In the entries below, find the line with "rewrite this title" and print exactly every line from there up to and including the line with "KYT Americas Title Sponsors N2RA 6-Hours of", with no other lines.

Provided information Start Marker

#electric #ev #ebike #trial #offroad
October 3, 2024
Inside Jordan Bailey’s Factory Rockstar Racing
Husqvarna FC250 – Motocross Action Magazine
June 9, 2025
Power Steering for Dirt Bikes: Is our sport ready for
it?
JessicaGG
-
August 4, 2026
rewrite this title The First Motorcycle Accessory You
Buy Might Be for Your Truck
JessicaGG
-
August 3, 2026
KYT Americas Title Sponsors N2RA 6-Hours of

Provided information End Marker
Provided information Start Marker

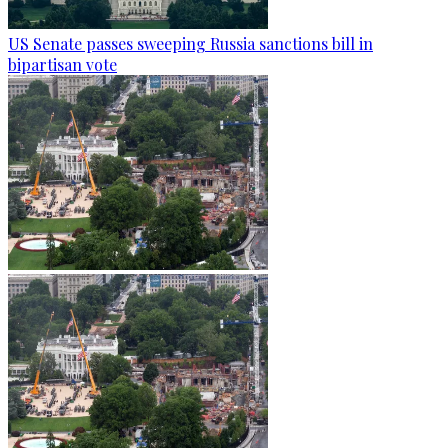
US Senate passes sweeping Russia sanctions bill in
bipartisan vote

Provided information End Marker

* **Exercise output**
rewrite this title The First Motorcycle Accessory You
Buy Might Be for Your Truck
JessicaGG
-
August 3, 2026
KYT Americas Title Sponsors N2RA 6-Hours of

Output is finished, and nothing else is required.